Since John C. Gerber’s invitation for readers of College Composition and Communication to come together at the
newly formed CCCC in order to more sustainably “develop[] a coordinated research program” about teaching
college composition (1950, p. 12), the field of Rhetoric and Composition has remained simultaneously
interested in both its knowledge-making and its history-making potential. Unsurprisingly, institutional archives
and repositories have played a critical role, serving as subjects of our graduate seminars, methodologies for our
research, service sites for our composition classes, and agents in our disciplinary identifications. This collection
turns specifically to the ways in which institutional archives have been—or can be—sites for a kind of
instruction that is endemic to Rhetoric and Composition studies.
We seek contributions that theorize, highlight, and illustrate (through syllabi or course artifacts) a pedagogy that
addresses how our approach to teaching about/for/through the archive is specific to—and emerges from—
Rhetoric and Composition as a field. That is, our approach to this collection not only reflects values in the field
that cause us to teach specifically in and through the archives, it also justifies our pedagogy according to the
various archival spaces in which we have taught, the various institutional challenges we have had in proposing
and conducting these courses, the various collaborations we have held, the various inequities we have
encountered due to uneven status or privilege, and the various theoretical questions raised by teaching
with/through various digital and physical sites. To that end, we seek contributions that focus on any of the
following possibilities:
● Ways of teaching about the archives: What do we do when we approach the archive as text, i.e.,
when the whole archive becomes a site for terministic inquiry? How does this approach help foster the
habits of mind that are essential for creating and using archives and for being a good steward of private
and public collections?
● Ways of teaching for the archives: What do we do when we approach the archive as collaboration, i.e.,
when the whole archive becomes a site for methodological reflection, as well as the discovery of
interdisciplinary topics? How do we partner with the university archives and archival studies scholars on
teaching archival theory and interdisciplinary research? How do these projects support curricular and
archival goals simultaneously, enabling students to conduct essential processing or inventorying on
behalf of the archive?
● Ways of teaching through the archives: What do we do when we approach the archive as activism,
i.e., when the whole archive becomes a site for locating epistemic omissions and gaps—gendered,
raced, disciplinary, institutional, and material?

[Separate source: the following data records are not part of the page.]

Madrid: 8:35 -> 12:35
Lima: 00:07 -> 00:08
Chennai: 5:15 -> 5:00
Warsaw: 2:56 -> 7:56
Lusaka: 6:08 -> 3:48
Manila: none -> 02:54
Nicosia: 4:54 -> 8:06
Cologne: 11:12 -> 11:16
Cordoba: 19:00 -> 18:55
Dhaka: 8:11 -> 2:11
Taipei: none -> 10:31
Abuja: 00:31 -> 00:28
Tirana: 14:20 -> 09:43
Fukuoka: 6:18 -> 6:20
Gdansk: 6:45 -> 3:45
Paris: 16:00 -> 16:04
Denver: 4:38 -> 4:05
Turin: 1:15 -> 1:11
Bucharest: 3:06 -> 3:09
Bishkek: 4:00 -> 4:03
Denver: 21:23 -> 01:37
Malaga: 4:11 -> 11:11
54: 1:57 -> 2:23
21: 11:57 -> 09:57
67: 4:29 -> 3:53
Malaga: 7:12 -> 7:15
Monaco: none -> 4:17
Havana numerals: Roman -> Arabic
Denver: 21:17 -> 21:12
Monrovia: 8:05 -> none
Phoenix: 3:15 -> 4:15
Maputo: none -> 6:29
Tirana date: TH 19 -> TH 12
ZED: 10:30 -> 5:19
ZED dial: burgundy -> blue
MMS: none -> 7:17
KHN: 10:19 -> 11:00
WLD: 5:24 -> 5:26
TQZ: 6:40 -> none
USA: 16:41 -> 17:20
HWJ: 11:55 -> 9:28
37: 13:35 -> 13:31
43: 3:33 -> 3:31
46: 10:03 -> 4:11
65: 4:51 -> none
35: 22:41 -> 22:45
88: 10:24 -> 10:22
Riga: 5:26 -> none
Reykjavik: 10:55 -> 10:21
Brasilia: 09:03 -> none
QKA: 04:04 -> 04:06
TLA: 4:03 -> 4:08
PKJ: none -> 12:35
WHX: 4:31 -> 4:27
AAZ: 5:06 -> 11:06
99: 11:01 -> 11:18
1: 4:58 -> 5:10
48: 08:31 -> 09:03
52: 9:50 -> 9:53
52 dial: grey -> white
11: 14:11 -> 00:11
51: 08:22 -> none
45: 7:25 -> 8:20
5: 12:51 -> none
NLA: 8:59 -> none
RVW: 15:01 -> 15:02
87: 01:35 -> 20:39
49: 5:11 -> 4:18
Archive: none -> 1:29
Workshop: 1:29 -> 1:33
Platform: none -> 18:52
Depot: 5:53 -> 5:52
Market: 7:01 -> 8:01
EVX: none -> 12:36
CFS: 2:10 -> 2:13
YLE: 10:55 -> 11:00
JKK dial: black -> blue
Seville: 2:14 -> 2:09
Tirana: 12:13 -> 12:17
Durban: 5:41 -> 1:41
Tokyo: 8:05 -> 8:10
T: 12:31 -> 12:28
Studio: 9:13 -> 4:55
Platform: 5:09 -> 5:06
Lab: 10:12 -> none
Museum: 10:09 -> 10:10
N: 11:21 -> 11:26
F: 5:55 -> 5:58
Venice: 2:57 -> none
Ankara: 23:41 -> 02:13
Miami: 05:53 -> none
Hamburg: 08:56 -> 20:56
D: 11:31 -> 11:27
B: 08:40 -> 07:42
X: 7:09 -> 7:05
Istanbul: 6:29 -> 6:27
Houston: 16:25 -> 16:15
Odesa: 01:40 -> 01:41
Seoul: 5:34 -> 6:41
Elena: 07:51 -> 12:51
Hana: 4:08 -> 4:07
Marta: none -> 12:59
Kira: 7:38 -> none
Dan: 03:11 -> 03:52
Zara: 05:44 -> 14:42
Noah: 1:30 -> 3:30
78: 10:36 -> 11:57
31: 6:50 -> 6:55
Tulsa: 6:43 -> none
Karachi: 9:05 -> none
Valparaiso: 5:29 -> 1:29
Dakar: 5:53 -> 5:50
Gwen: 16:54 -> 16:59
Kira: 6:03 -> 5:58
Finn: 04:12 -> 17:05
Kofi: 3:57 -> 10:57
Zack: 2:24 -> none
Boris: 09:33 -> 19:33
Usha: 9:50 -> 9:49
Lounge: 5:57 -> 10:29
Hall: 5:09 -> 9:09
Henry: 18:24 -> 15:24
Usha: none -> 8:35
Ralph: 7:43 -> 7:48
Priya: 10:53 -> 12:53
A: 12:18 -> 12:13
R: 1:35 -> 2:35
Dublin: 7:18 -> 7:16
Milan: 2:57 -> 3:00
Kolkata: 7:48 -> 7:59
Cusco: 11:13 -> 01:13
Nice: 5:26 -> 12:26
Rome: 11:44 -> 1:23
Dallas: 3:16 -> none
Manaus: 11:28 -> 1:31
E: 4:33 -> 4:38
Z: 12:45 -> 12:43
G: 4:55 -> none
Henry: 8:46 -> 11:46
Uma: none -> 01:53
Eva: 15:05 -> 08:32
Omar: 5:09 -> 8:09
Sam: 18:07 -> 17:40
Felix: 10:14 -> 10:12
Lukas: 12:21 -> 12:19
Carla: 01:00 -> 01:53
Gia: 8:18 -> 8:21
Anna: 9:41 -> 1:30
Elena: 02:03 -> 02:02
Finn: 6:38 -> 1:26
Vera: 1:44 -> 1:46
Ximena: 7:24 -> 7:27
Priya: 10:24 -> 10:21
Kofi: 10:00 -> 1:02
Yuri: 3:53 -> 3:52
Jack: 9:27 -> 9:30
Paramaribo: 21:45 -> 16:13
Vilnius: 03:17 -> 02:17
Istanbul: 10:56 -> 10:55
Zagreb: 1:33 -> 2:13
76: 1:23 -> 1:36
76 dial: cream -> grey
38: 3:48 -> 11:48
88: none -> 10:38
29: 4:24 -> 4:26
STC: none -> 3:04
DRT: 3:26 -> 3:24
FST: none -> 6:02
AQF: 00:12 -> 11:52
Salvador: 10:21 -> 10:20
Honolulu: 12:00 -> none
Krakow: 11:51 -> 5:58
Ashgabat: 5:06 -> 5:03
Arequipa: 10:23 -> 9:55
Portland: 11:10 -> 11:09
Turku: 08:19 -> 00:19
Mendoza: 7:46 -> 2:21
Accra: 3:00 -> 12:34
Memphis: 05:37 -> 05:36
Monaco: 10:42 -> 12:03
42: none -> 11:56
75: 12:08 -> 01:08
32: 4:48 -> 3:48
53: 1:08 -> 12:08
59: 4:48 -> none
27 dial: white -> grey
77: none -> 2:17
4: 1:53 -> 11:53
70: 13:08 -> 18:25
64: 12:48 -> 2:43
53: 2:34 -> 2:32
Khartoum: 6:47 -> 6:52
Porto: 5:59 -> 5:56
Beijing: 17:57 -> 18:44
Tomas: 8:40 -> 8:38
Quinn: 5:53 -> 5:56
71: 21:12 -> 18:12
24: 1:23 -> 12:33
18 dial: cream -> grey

This collection will be in conversation with existing compilations such as Working in the Archives (2010), Beyond
the Archives (2008), and Pedagogies of Public Memory (2016). Southern Illinois University Press has encouraged us
to submit a formal proposal, and we hope to place the collection with them.
Interested contributors should send 50-word biographies and 500-word proposals with a working title for
the chapter as file attachments to tgraban@fsu.edu and whayden@hunter.cuny.edu by January 24,
2017. Notification of acceptance will be provided by March 2017, with initial drafts of submissions due in Fall
2017. Chapter submission guidelines will be forthcoming upon notification of acceptance. To include as full a
range of submissions as possible, chapters will be no longer than 6000 words (including notes, appendix and
bibliography). We especially encourage collaborative submissions that are co-authored or co-prepared with
archivists, librarians, and archival studies scholars.